Taking Rabidux with food, drinks, and alcohol

It is best to take this medication before a meal.

Pregnancy and breastfeeding

If you are pregnant or breastfeeding, or think you may be pregnant, consult your doctor or pharmacist before using this medication.

Pregnancy

You should inform your doctor if you think you (or may be) pregnant. Your doctor will usually recommend that you stop taking this medication before becoming pregnant or as soon as you know you are pregnant and recommend that you take another medication instead of this medication. This medication is not recommended at the beginning of pregnancy and should not be taken if you are more than 3 months pregnant, as it may cause serious harm to your baby if taken during this period.

Breastfeeding

Inform your doctor if you are breastfeeding or are about to start breastfeeding. This medication is not recommended for breastfeeding mothers, and your doctor may choose another treatment for you if you want to breastfeed, especially if your baby is a newborn or premature.

Driving and operating machines

This medication usually does not affect alertness, but some patients may experience dizziness or weakness due to low blood pressure, particularly at the beginning of treatment or when changing medications, as well as with alcohol.
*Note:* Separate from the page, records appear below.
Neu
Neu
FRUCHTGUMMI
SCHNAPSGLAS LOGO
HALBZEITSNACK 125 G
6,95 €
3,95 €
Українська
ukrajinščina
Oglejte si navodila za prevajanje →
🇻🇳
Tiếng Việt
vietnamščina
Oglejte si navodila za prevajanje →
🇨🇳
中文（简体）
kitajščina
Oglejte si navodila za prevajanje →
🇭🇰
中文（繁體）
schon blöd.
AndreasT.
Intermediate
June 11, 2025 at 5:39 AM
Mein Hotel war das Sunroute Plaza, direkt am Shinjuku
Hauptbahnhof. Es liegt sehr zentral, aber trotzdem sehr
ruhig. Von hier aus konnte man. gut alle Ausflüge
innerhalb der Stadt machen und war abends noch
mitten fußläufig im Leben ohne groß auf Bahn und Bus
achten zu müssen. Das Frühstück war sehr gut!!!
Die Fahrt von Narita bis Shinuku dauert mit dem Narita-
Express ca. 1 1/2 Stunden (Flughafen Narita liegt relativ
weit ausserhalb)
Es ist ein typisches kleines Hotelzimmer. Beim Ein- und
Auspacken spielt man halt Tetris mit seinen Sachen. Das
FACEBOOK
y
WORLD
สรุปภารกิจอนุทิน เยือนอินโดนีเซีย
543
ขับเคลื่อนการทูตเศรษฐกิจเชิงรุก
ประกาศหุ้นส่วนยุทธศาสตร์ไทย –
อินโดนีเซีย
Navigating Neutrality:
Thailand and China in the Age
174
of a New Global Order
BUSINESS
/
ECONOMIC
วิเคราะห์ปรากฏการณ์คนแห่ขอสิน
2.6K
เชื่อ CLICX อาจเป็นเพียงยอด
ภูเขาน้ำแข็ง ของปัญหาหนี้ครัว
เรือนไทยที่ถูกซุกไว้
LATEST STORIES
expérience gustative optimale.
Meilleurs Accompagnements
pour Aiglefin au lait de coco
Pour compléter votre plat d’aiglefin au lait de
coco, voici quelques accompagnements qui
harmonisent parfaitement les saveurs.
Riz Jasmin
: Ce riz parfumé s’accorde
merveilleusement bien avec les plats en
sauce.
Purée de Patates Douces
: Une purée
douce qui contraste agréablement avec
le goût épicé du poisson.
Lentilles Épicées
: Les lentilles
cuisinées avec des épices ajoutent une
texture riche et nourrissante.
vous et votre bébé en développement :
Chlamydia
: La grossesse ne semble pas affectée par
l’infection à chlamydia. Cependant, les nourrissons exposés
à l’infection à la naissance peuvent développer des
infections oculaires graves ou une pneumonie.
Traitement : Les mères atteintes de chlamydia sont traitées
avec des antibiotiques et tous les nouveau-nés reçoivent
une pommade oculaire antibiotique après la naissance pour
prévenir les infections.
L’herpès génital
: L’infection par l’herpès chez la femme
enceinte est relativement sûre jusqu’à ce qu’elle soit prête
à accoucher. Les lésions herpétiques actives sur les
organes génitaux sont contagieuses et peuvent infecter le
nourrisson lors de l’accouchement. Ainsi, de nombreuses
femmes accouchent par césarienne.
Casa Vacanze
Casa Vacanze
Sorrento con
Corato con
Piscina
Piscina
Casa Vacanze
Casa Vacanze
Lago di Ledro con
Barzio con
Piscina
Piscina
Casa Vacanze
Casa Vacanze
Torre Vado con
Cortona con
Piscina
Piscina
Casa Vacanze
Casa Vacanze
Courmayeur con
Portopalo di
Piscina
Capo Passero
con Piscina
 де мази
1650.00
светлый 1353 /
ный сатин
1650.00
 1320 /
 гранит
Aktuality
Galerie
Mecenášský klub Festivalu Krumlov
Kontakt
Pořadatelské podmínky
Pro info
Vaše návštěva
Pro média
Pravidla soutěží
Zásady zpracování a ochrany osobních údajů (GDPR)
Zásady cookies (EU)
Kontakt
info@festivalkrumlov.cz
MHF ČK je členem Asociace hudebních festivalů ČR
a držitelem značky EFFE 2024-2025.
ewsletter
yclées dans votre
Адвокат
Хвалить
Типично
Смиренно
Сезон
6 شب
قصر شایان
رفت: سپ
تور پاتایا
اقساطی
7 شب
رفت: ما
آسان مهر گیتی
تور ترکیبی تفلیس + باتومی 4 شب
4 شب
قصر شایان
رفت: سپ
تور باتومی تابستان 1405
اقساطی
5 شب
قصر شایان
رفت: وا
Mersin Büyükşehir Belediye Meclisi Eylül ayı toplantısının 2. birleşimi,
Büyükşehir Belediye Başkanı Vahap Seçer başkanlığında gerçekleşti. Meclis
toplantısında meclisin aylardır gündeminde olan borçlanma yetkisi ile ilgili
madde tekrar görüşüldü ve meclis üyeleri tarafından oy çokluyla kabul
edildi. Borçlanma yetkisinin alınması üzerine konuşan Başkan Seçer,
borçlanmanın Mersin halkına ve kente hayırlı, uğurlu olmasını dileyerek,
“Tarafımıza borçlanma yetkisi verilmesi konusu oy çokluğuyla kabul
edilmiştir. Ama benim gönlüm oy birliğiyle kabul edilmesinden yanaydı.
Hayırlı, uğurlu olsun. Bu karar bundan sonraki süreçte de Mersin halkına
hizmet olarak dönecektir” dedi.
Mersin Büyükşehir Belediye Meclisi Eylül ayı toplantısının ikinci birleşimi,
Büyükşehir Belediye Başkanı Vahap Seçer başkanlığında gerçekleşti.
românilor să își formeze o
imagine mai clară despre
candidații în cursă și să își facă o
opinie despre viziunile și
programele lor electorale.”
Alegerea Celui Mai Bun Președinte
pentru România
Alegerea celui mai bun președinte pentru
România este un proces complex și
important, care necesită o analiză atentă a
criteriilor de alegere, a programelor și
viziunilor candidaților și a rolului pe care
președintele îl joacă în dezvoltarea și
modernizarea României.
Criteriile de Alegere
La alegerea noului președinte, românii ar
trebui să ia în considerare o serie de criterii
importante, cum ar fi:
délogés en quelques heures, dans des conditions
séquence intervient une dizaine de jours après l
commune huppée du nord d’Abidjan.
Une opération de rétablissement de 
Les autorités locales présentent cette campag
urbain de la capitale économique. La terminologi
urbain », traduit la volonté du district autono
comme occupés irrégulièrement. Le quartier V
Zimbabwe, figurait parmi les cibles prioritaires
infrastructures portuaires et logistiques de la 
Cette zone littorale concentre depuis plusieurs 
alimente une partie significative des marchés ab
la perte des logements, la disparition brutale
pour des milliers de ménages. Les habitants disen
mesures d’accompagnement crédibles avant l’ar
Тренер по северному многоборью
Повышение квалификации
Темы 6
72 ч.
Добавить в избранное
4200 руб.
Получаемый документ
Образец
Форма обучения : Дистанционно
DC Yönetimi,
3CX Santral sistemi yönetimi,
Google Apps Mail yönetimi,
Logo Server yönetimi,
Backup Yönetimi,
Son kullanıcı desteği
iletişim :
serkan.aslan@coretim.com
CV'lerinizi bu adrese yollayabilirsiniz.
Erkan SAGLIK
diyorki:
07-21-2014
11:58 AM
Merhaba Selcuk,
If this occurs, do not drive or operate tools or machines.

Rabidux contains lactose

Rabidux 2.5 mg/1.25 mg contains 40.97 mg of lactose (20.49 mg of glucose and 20.49 mg of galactose) per dose, which should be taken into account in patients with diabetes mellitus.

Rabidux 2.5 mg/2.5 mg contains 40.97 mg of lactose (20.49 mg of glucose and 20.49 mg of galactose) per dose, which should be taken into account in patients with diabetes mellitus.

Rabidux 5 mg/2.5 mg contains 81.94 mg of lactose (40.97 mg of glucose and 40.97 mg of galactose) per dose, which should be taken into account in patients with diabetes mellitus.

Rabidux 5 mg/5 mg contains 81.94 mg of lactose (40.97 mg of glucose and 40.97 mg of galactose) per dose, which should be taken into account in patients with diabetes mellitus.

Rabidux 10 mg/5 mg contains 163.88 mg of lactose (81.94 mg of glucose and 81.94 mg of galactose) per dose, which should be taken into account in patients with diabetes mellitus.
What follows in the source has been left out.